Quatro integrantes de uma associação criminosa que se passavam por policiais civis para a prática de crimes foram presos em flagrante pela Polícia Judiciária Civil, na tarde de terça-feira (9), em trabalho realizado pela Gerência de Combate ao Crime Organizado (GCCO).

Entre os presos estão, Halker Cristian Rodrigues Sampaio, Yuri Ramirez Porto e Silva, Erlon Fávio de Campos Júnior e Kairo Rodrigues Pereira, autuados em flagrante pelos crimes de associação criminosa armada, posse de munição e posse de arma artesanal, além de posse de drogas para consumo pessoal.

As investigações iniciaram após a GCCO receber denúncia de que no dia 5 de setembro um grupo armado que se identificava como policiais civis da própria Gerência, rendeu um advogado, mantendo-o privado de sua liberdade e realizando extorsão. Passada a ocasião da ação criminosa, o grupo manteve as ameaças e cobranças via mensagens e ligações durante o final de semana e na segunda-feira, quando a vítima procurou a GCCO.
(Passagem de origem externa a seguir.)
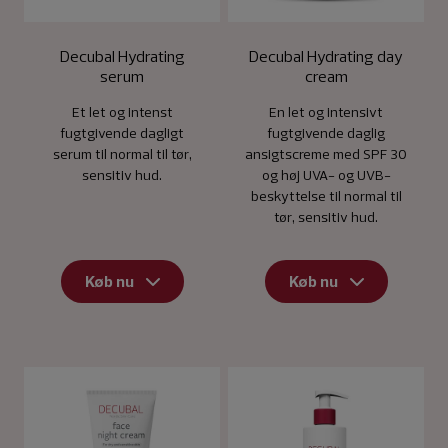
Decubal Hydrating
Decubal Hydrating day
serum
cream
Et let og intenst
En let og intensivt
fugtgivende dagligt
fugtgivende daglig
serum til normal til tør,
ansigtscreme med SPF 30
sensitiv hud.
og høj UVA- og UVB-
beskyttelse til normal til
tør, sensitiv hud.
Køb nu
Køb nu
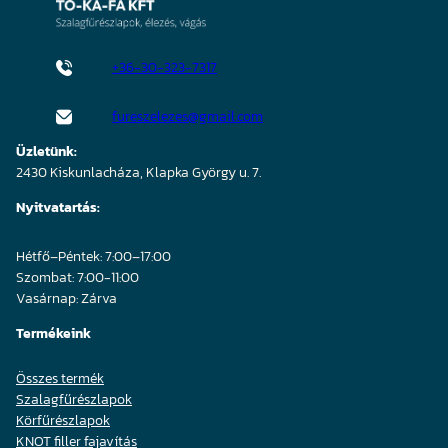
+36-30-323-7317
fureszelezes@gmail.com
Üzletünk:
2430 Kiskunlacháza, Klapka György u. 7.
Nyitvatartás:
Hétfő–Péntek: 7:00–17:00
Szombat: 7:00-11:00
Vasárnap: Zárva
Termékeink
Összes termék
Szalagfűrészlapok
Körfűrészlapok
KNOT filler fajavítás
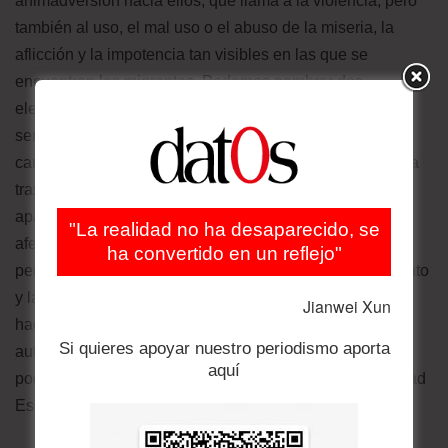
animadversión hacia ellos, que llama a la violencia, pero
también al uso, el mal uso o el abuso de la miseria, la
aflicción y la impotencia tan visibles en las que se
encuentran los migrantes. Podemos nombrar dos
elementos adicionales que también nos inducen a
sentirnos así, elementos propiciados por las peculiares
características de nuestro modo de vida y de convivencia
tras la desregulación. Me refiero a dos factores que, en
apariencia, son muy distintos entre sí y que, por ello,
"La realidad no ha desaparecido, se
afectan predominantemente a categorías diferentes de
ha convertido en un reflejo"
personas. Cada uno de los dos intensifica el resentimiento
y la belicosidad que concitan los inmigrantes, pero lo
Jianwei Xun
hacen en sectores diferenciados de la población
Si quieres apoyar nuestro periodismo aporta
autóctona. El primer impulso sigue el patrón -aunque un
aquí
poco más puesto al día-que ya esbozara en la Antigüedad
Esopo en la fábula de las liebres y las ranas.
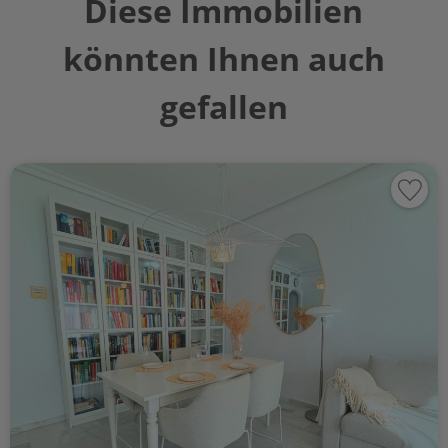
Diese Immobilien
könnten Ihnen auch
gefallen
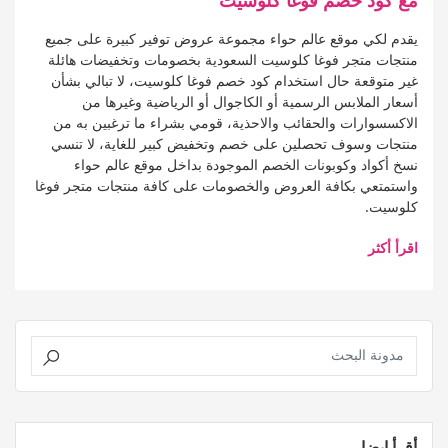
يقدم لكي موقع عالم حواء مجموعة عروض توفير كبيرة على جميع
منتجات متجر فوغا كلوسيت السعودية بخصومات وتخفيضات هائلة
غير متوقعة حال استخدام كود خصم فوغا كلوسيت، لا تبالي بشأن
أسعار الملابس الرسمية أو الكاجوال أو الرياضية وغيرها من
الاكسسوارات والحقائب والاحذية، قومي بشراء ما ترغبين به من
منتجات وسوف تحصلين على خصم وتخفيض كبير للغاية، لا تنسي
نسخ أكواد وكوبونات الخصم الموجودة بداخل موقع عالم حواء
واستمتعي بكافة العروض والخصومات على كافة منتجات متجر فوغا
كلوسيت.
اقرأ أكثر
أقرأ ايضا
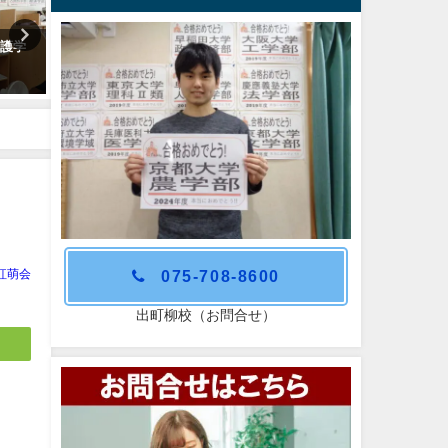
看護学
2025年度GW特訓開催。
京都大学経済学部合格おめ
う！
075-708-8600
紅萌会
出町柳校（お問合せ）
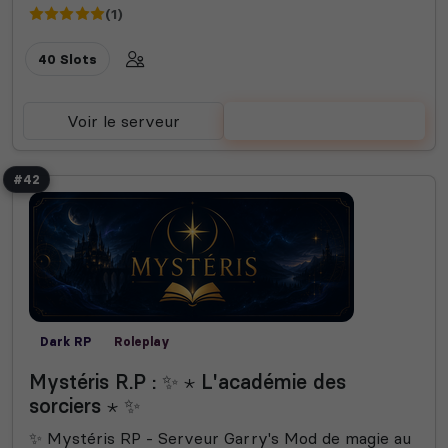
(1)
40 Slots
Voir le serveur
Voter
#42
Dark RP
Roleplay
Mystéris R.P : ✨ ⋆ L'académie des
sorciers ⋆ ✨
✨ Mystéris RP - Serveur Garry's Mod de magie au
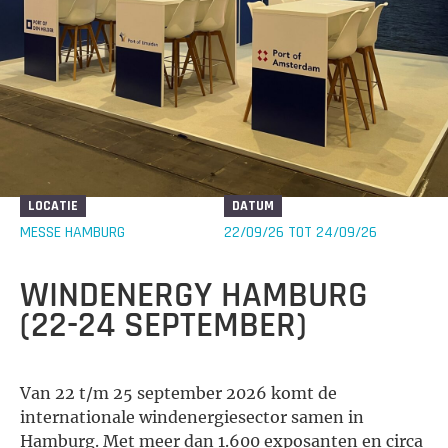
LOCATIE
DATUM
MESSE HAMBURG
22/09/26 TOT 24/09/26
WINDENERGY HAMBURG
(22-24 SEPTEMBER)
Van 22 t/m 25 september 2026 komt de
internationale windenergiesector samen in
Hamburg. Met meer dan 1.600 exposanten en circa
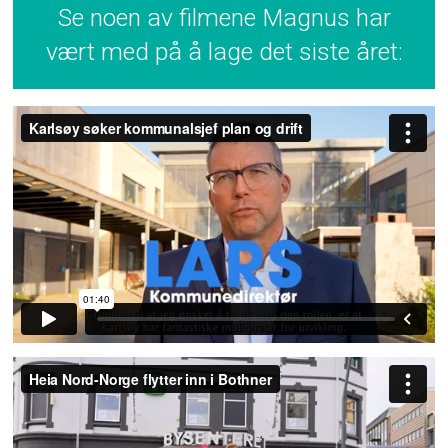
Se noen av filmene Magnus har
vært med på å lage det siste året:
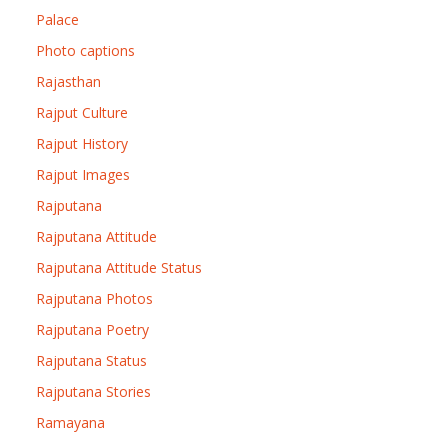
Palace
Photo captions
Rajasthan
Rajput Culture
Rajput History
Rajput Images
Rajputana
Rajputana Attitude
Rajputana Attitude Status
Rajputana Photos
Rajputana Poetry
Rajputana Status
Rajputana Stories
Ramayana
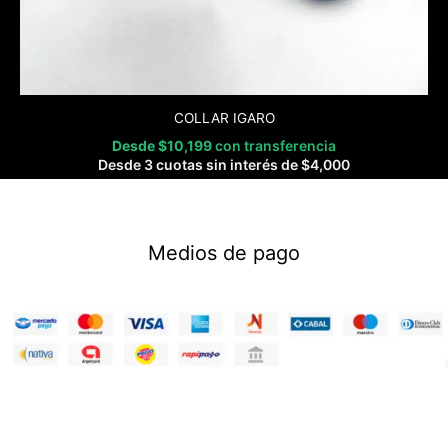
COLLAR IGARO
Desde
$
10,199
con transferencia
Desde 3 cuotas sin interés de
$
4,000
Medios de pago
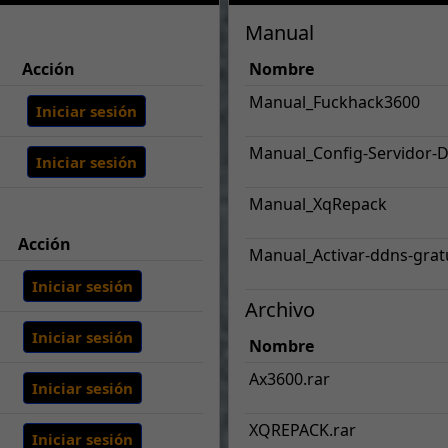
Manual
Acción
Nombre
Manual_Fuckhack3600
Iniciar sesión
Manual_Config-Servidor-
Iniciar sesión
Manual_XqRepack
Acción
Manual_Activar-ddns-grat
Iniciar sesión
Archivo
Iniciar sesión
Nombre
Ax3600.rar
Iniciar sesión
XQREPACK.rar
Iniciar sesión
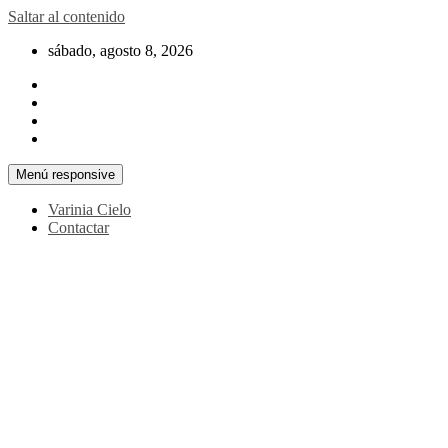
Saltar al contenido
sábado, agosto 8, 2026
Menú responsive
Varinia Cielo
Contactar
La noticia en tus manos
La Voz Perú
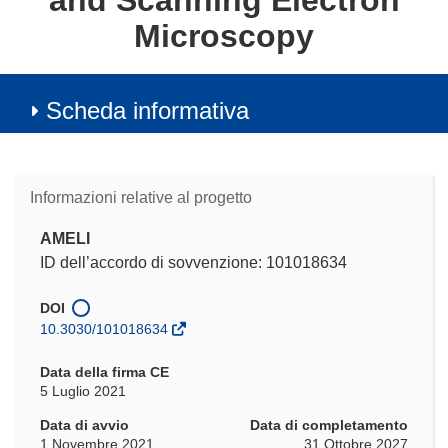
and Scanning Electron
Microscopy
Scheda informativa
Informazioni relative al progetto
AMELI
ID dell’accordo di sovvenzione: 101018634
DOI
10.3030/101018634
Data della firma CE
5 Luglio 2021
Data di avvio
Data di completamento
1 Novembre 2021
31 Ottobre 2027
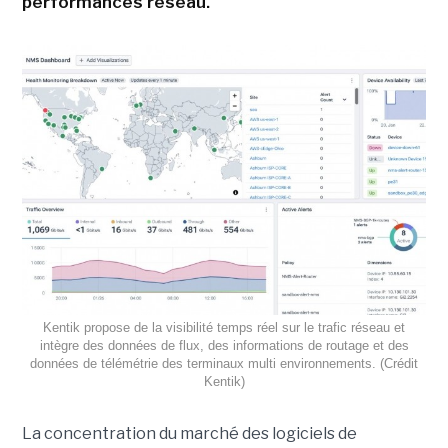
performances réseau.
Kentik propose de la visibilité temps réel sur le trafic réseau et
intègre des données de flux, des informations de routage et des
données de télémétrie des terminaux multi environnements. (Crédit
Kentik)
La concentration du marché des logiciels de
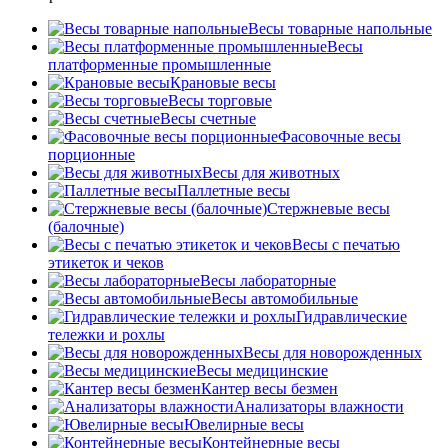
Весы товарные напольные
Весы
платформенные промышленные
Крановые весы
Весы торговые
Весы счетные
Фасовочные весы
порционные
Весы для животных
Паллетные весы
Стержневые весы
(балочные)
Весы c печатью
этикеток и чеков
Весы лабораторные
Весы автомобильные
Гидравлические
тележки и рохлы
Весы для новорожденных
Весы медицинские
Кантер весы безмен
Анализаторы влажности
Ювелирные весы
Контейнерные весы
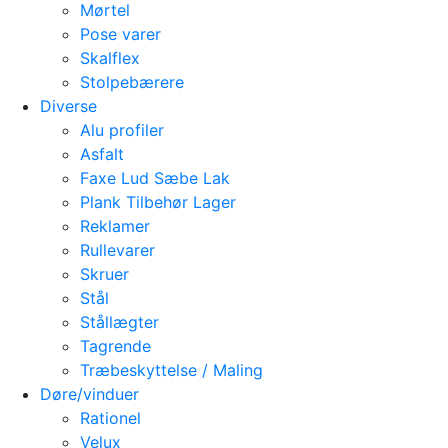
Mørtel
Pose varer
Skalflex
Stolpebærere
Diverse
Alu profiler
Asfalt
Faxe Lud Sæbe Lak
Plank Tilbehør Lager
Reklamer
Rullevarer
Skruer
Stål
Stållægter
Tagrende
Træbeskyttelse / Maling
Døre/vinduer
Rationel
Velux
Com a informação de que as ligações para a vítima eram realizadas de um hotel da Capital, os policiais da GCCO foram até o estabelecimento, onde conseguiram identificar o suspeito Halker, que se hospedou no hotel desde o dia 6 e deixou a local sem efetivar o pagamento dos consumos realizados. Enquanto os policiais estavam no hotel, Yuri, chegou a estabelecimento a procura de Halker.

Questionado, Yuri acabou revelando o seu envolvimento com o grupo, e o local em que Halker estaria, outro hotel, no bairro Araés. Em continuidade as diligências, os policiais seguiram até o local, onde encontraram Halker junto com os demais suspeitos Erlon e Kairo. Com eles, foi apreendido um simulacro de pistola, munições de calibre.38, além de uma porção de maconha,

Diante das evidências, os quatro suspeitos foram conduzidos a GCCO, onde Halker e Yuri foram reconhecidos como os autores da extorsão praticada contra o advogado. Interrogado, Yuri disse ser vigilante e informou aos policiais que possui armas de fogo na residência, sendo duas armas registradas, uma pistola calibre .380 e um revólver calibre 38.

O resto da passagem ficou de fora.